An MVCCScan with Tombstones across this span at timestamp >= 6 would emit synthetic MVCC point tombstones at c@6 and d@6. However, a scan at timestamp 3 would only emit a synthetic tombstone at d@2, because the range tombstone is below the point c@5 and point tombstones are not synthesized below point keys. Similarly, a scan across [a-b) at any timestamp would not emit anything.

Additionally, an MVCCGet will emit a synthetic point tombstone for the key even if it has no existing point key below it, as these might be required for conflict checks. For example, Get(bar) at timestamp >= 6 would return a tombstone bar@6 even though there is no real point key at bar. Similarly, a Get(c) at timestamp 3 would return c@2 even though the point key c@5 is above it. These synthetic tombstones would not be visible to an MVCCScan.

If callers need better visibility into range tombstones, they must use an MVCCIterator that exposes them directly.

KV APIs

Because most KV APIs (in particular, Scan and Get) do not expose tombstones, most KV callers do not need to care about MVCC range tombstones at all -- similarly to MVCCScan and MVCCGet, the APIs simply won't emit keys covered by MVCC range tombstones. Notable exceptions are Export and RangeFeed, which are covered below.

MVCC Statistics

MVCC range keys are currently tracked by the following MVCC statistics fields, which are equivalent to the corresponding point key stats:

  • RangeKeyCount: The number of MVCC range key fragment stacks, i.e. ignoring historical versions.
  • RangeKeyBytes: The total encoded key size for all stacks, plus the encoded timestamp size for all versions.
  • RangeValCount: The number of MVCC range key fragments, i.e. including historical versions.
  • RangeValBytes: The total value size (including MVCCValueHeader metadata) of all range key versions.
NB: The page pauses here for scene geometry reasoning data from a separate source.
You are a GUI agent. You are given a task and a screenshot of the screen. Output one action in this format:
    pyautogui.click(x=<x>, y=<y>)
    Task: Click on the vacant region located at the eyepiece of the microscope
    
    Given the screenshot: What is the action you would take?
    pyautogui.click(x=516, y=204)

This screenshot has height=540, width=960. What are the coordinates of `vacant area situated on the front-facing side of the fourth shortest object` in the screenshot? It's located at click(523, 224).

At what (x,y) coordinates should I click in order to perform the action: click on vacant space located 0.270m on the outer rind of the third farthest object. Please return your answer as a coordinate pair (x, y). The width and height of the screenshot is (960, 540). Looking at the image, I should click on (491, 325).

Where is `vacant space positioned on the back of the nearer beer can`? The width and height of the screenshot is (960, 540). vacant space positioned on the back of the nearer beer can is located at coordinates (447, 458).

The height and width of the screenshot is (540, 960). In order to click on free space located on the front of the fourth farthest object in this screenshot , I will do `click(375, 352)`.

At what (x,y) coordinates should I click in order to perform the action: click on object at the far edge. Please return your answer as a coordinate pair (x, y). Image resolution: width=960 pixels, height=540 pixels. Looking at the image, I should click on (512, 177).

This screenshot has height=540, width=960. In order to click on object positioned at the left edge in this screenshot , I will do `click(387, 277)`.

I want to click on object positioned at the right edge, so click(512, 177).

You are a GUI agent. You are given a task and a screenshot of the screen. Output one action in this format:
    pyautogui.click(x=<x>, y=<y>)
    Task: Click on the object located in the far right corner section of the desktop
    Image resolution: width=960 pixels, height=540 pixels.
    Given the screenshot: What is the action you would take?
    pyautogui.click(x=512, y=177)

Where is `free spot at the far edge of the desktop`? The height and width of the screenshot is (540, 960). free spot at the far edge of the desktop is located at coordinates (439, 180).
Notably, because all MVCC range keys are currently assumed to be MVCC range tombstones, they do not contribute to LiveBytes at all. They do, however, contribute to GCBytesAge in the same way as point tombstones, and they do cause covered point keys to be considered garbage for stats purposes as well.

Consider the following example:

Time
2      [---|-------|---|---)
1  [---|---)       [---)
   a   b   c   d   e   f   g

This would result in the following MVCC stats:

  • RangeKeyCount: 5 ([a-b), [b-c), [c-e), [e-f), [f-g)).
  • RangeKeyBytes: 83 (5 × 2 × 2 for encoded key bounds a,b,b,c,c,e,e,f,f,g of 2 bytes each including \x00 sentinel byte, 7 × 9 for encoded timestamps 1,2,1,2,2,1,2 of 9 bytes each).
  • RangeValCount: 7 ([a-b)@1, [b-c)@2, [b-c)@1, [c-e)@2, [e-f)@2, [e-f)@1, [f-g)@2).
  • RangeValBytes: 0 (tombstones have an empty value, and here they don't have MVCCValueHeader metadata either).
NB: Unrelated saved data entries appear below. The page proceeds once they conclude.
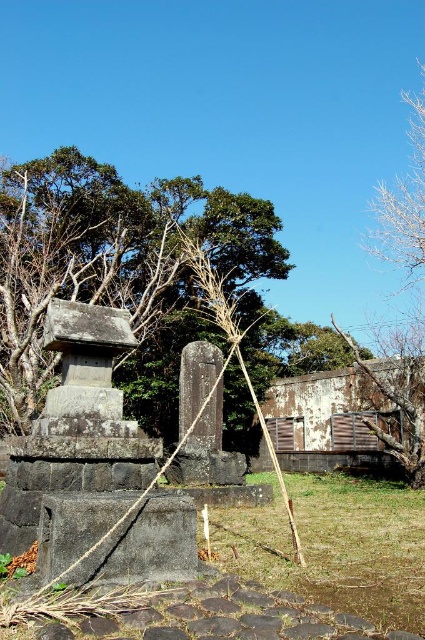 You are standing in front of the stone structure and want to walk towards the bare wood tree at right. Which direction should you face to move directly towards it without passing by the green leafy tree at upper center?

You should face towards the right side of the bare wood tree at right since the green leafy tree at upper center is positioned on the left side of it, so facing the right side will avoid passing by the green leafy tree at upper center.

You are standing at the point marked by the coordinates point (108, 257) in the image. Looking around, you see the stone structure described in the scene. Which direction should you face to see the green leafy tree at upper center?

You should face north because the point (108, 257) is at upper center, indicating the green leafy tree at upper center is directly in front of you.

You are standing in the outdoor scene and want to walk to the green grass at lower center. Is the green leafy tree at upper center blocking your path?

The green grass at lower center is behind the green leafy tree at upper center, so the tree is blocking the path to the green grass at lower center.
Using fragmented range keys as the basis for MVCC stats makes them exactly equivalent to point key stats. Consider the following data set, where x denotes an MVCC point tombstone:

Time
3
2      x   x       [---|---)
1  x   x       [---|---)
   a   b   c   d   e   f   g   Key

Both for point keys and range keys, there are 3 keys of each type, 4 values of each type, only the top-most key contributes the encoded key bytes but historical versions also contribute encoded timestamp bytes, and so on. If we introduce non-tombstone range keys then liveness will be determined in exactly the same way as for point keys: if the top-most range key is not a tombstone then that range key is considered live, and the previous range key becomes garbage at its timestamp.

MVCC Garbage Collection

During garbage collection, point keys and range keys are garbage collected separately: the GC queue will first send GCRequests with point key clears, and then send separate GCRequests with range key clears. The range key clears will only clear individual range key stacks, and requires point keys below them to have been cleared first.

The range key clears have to serialize with other range key writers overlapping the GCed range key and its bounds. This is because the MVCC stats updates of the writer and GC are not commutative if they cause any fragmentation or merging around the range key. To avoid serializing with all writers, instead only serializing with range key writers, GC takes out a write latch on the virtual range-local key LocalRangeMVCCRangeKeyGCLock. All range key writers must take out a read latch on this key, which properly serializes them with range key GC.

Additionally, if the GC queue detects that an entire range has been deleted by an MVCC range tombstone, it uses a separate GCRequest with a fast path that clears out the entire range using a ClearRange (i.e. a Pebble tombstone), without having to do an MVCC stats scan across it. This commonly happens with schema GC, e.g. when dropping an entire table/index.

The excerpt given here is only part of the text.